(SOURCE MATERIAL Opens)

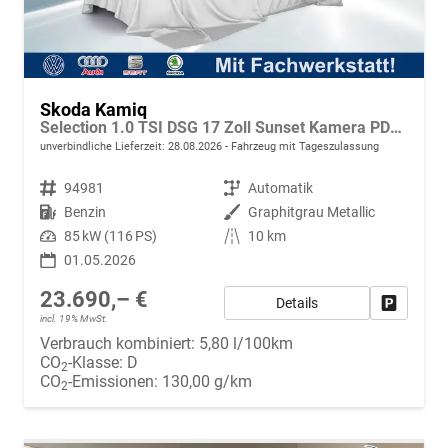
Skoda Kamiq
Selection 1.0 TSI DSG 17 Zoll Sunset Kamera PDC v+h
unverbindliche Lieferzeit:
28.08.2026
Fahrzeug mit Tageszulassung
Fahrzeugnr.
94981
Getriebe
Automatik
Kraftstoff
Benzin
Außenfarbe
Graphitgrau Metallic
Leistung
85 kW (116 PS)
Kilometerstand
10 km
01.05.2026
23.690,– €
Details
Fahrzeug
incl. 19% MwSt.
Verbrauch kombiniert:
5,80 l/100km
CO
-Klasse:
D
2
CO
-Emissionen:
130,00 g/km
2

(SOURCE MATERIAL Closes)

REQUIREMENT: Make an exact copy of the listing, with no images in it.

EXERCISE SOLUTION:
Skoda Kamiq
Selection 1.0 TSI DSG 17 Zoll Sunset Kamera PDC v+h
unverbindliche Lieferzeit:
28.08.2026
Fahrzeug mit Tageszulassung
Fahrzeugnr.
94981
Getriebe
Automatik
Kraftstoff
Benzin
Außenfarbe
Graphitgrau Metallic
Leistung
85 kW (116 PS)
Kilometerstand
10 km
01.05.2026
23.690,– €
Details
Fahrzeug
incl. 19% MwSt.
Verbrauch kombiniert:
5,80 l/100km
CO
-Klasse:
D
2
CO
-Emissionen:
130,00 g/km
2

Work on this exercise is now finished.